Er is geen werk en geen perspectief. Een van de reservaten, Pikangikum, heeft de hoogste zelfmoordratio ter wereld. Vooral vrouwen maken er een einde aan.
Er is, kortom, een algemeen beeld van verstoring en uitzichtloosheid, van losgeslagen ellende. De verstoring is het ergst voor vrouwen.
Hallucinant geweld
Vrouwen worden gekidnapt, mishandeld, in de prostitutie gedwongen (of niet gedwongen, ze stappen erin om hun verslaving te betalen, of de verslaving van een familielid). En ze zijn buiten alle proportie het slachtoffer van moord. First Nations zijn in Canada met ongeveer 700.000. Tussen 1980 en 2012 zijn in die groep 1.017 vrouwen vermoord, honderden spoorloos verdwenen vrouwen niet meegeteld. Maar zelfs als we de telling beperken tot de teruggevonden moordslachtoffers zijn de cijfers hallucinant. Met 4,5 procent van de bevolking halen de First Nations 23 procent van de moorden op vrouwen.
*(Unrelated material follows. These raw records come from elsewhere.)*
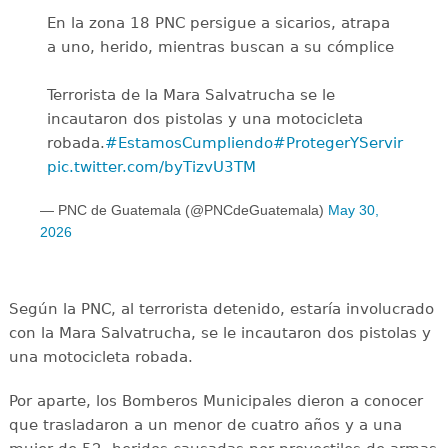
En la zona 18 PNC persigue a sicarios, atrapa
a uno, herido, mientras buscan a su cómplice
Terrorista de la Mara Salvatrucha se le
incautaron dos pistolas y una motocicleta
robada.
#EstamosCumpliendo
#ProtegerYServir
pic.twitter.com/byTizvU3TM
— PNC de Guatemala (@PNCdeGuatemala)
May 30,
2026
Según la PNC, al terrorista detenido, estaría involucrado
con la Mara Salvatrucha, se le incautaron dos pistolas y
una motocicleta robada.
Por aparte, los Bomberos Municipales dieron a conocer
que trasladaron a un menor de cuatro años y a una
In 70 procent van de gevallen worden vrouwen vermoord door iemand die zich te pletter gezopen heeft of die apestoned is. Reden? Geen reden, blijkt vaak tijdens het proces.
Of iets in deze trant. De vrouw is in de prostitutie beland om zijn verslaving en de hare te betalen. in zijn roes, en/of in een vlaag van jaloezie, gaat de man zijn partner te lijf. Hij houdt niet op voor het te laat is.
Gevreesd wordt dat ook Tina Fontaine, als minderjarige, in haar laatste dagen de stap naar prostitutie heeft gezet. Een officieuze politiebron stelde dat er tekenen waren van seksueel geweld in de periode tussen 9 en 17 augustus.
Er is een aanzwellend besef dat er eindelijk iets moet gebeuren, aan jeugdzorg, aan politiek, aan politie (die veel energie steekt in het opsporen van steeds weer weglopende jongeren, zonder dat de problemen die jongeren doet weglopen, worden aangepakt, zonder dat er voor serieuze opvang wordt gezorgd), aan beleid tegenover First Nations, aan gedrag binnen First Nations, waar mensen, dixit een leider “vergeten zijn wat het betekent een ouder te zijn”.
De leiders van de provincies hebben laten weten dat zij, in tegenstelling tot de eerste minister, wel een globaal onderzoek wensen. Misschien komt de onderzoekscommissie er via hen toch.